BROOKLYN LAW NOTES
Fall 2016



Meet Hannah Cao '03, deputy general counsel of China's Silk Road Fund

Hannah Cao ’03 has quickly risen to become one of China’s most respected legal counsels. She was recognized this year on the list of China’s Top 15 General Counsels by Asian Legal Business Magazine, which applauded her work with the country’s Silk Road Fund, a state-owned fund that was created in December 2014 to invest under China’s new strategic initiative—the Silk Road Economic Belt and 21st-Century Maritime Silk Road Initiative (often referred as the Belt and Road Initiative).

Cao joined Silk Road in May 2015 to serve as deputy general counsel of the fund, bringing with her 12 years of private practice experience in New York and Beijing at international law firms including Coudert Brothers LLP, Schulte Roth & Zabel LLP, and the Beijing offices of O’Melveny & Meyers, LLP and Steptoe & Johnson. Cao explained that her current role combines compliance, strategy, and transactional work for the fund, which is implementing the Belt and Road Initiative, aimed at promoting economic collaboration with parts of Europe, Asia, and Africa.

“The overall objective of my position is to ensure that the firm’s investment activities and daily operation receive solid legal support,” she said. “Many countries on the Belt and Road are emerging markets and have very diverse cultures and religions. Good business opportunities and heightened risks, including legal ones, coexist in the region. As in-house counsel, I need to be sensitive to the legal risks and also have good business sense.”

Cao grew up in Chongqing, a city by the Yangtze River in the southwestern part of China. When she was 18, she moved to Beijing to attend Peking University, where she developed an interest in the field that would become her life’s work—international business. “At the time, the nation was continuing to open up and integrate its economy with the global economy,” said Cao. “Studying Western economic theories and practices was fascinating to me and many of my peers.”

After college, she joined the International Department of the Industrial and Commercial Bank of China (ICBC). It was at the time the largest domestic bank in China with little international presence, but it has since greatly expanded its global network, with more than 400 offices or subsidiaries all over the world. Over her four years at ICBC, she focused on planning and management of the bank’s overseas expansion, drafting strategic plans and preparing for the establishment of offices in New York, Hong Kong, Tokyo, Seoul, and London.

It just feels good to be part of the historical changes that are unfolding now in China.”

In 1998, Cao moved to the United States to pursue her master’s degree in international relations at Yale University. An interest in the law was sparked, leading her to Brooklyn Law School, where she was executive articles editor of the Brooklyn Journal of International Law and an International Business Law Fellow. She was also a research assistant to Professor Roberta Karmel for two semesters and she was a member of the Safe Harbor Project, which she credits with helping to hone her legal skills.

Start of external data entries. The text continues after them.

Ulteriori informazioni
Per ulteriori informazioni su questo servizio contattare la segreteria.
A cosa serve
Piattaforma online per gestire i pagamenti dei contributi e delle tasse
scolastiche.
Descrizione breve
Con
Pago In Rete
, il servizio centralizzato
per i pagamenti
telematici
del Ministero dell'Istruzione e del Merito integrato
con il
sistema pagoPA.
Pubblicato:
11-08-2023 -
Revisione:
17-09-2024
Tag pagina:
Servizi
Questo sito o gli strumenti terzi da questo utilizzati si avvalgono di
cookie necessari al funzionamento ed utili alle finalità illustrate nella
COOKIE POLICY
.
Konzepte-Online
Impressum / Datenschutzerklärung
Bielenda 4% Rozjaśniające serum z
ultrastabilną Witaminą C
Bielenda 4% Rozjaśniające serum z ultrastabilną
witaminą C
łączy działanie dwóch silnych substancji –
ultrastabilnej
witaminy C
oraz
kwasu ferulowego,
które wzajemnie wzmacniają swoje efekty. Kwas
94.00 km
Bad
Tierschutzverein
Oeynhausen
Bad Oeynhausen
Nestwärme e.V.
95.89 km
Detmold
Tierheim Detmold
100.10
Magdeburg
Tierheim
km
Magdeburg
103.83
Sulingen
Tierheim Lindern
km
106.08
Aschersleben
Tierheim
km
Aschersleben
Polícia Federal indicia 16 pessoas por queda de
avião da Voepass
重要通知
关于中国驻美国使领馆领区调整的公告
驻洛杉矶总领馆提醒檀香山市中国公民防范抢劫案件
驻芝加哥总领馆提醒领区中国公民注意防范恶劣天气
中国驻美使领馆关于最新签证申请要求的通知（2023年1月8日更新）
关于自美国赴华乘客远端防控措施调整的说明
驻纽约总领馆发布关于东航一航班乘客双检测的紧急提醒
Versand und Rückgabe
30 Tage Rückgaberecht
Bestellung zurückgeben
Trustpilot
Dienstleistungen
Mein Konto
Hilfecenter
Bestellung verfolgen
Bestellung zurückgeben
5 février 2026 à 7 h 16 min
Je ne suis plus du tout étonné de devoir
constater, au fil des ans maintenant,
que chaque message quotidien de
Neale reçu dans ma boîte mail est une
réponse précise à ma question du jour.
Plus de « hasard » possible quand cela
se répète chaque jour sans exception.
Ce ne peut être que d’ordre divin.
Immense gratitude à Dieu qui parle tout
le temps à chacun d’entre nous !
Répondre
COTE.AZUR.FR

Cao, who graduated magna cum laude, recalls her time at the Law School with a deep sense of gratitude. “I am in great indebtedness to so many professors—Professors Joel Gora, Arthur Pinto, Stacy Caplow, and Claire Kelly ’93 (now a U.S. Court of International Trade judge) —who provided me with personal attention and guidance.” She also praised Professor Michael Gerber’s efforts in recent years to promote exchanges between Brooklyn Law School and law schools in China.

While Cao misses New York, she is happy to be back in China. In the spring, she hosted 25 students from the Law School in Beijing, where they visited the Silk Road Fund. “During the years I was away from China, the country emerged as the second-largest economy in the world. Along with the rapid economic growth, there were increasing needs for legal professionals with solid training, international experience, and local knowledge. It just feels good to be part of the historical changes that are unfolding now in China.”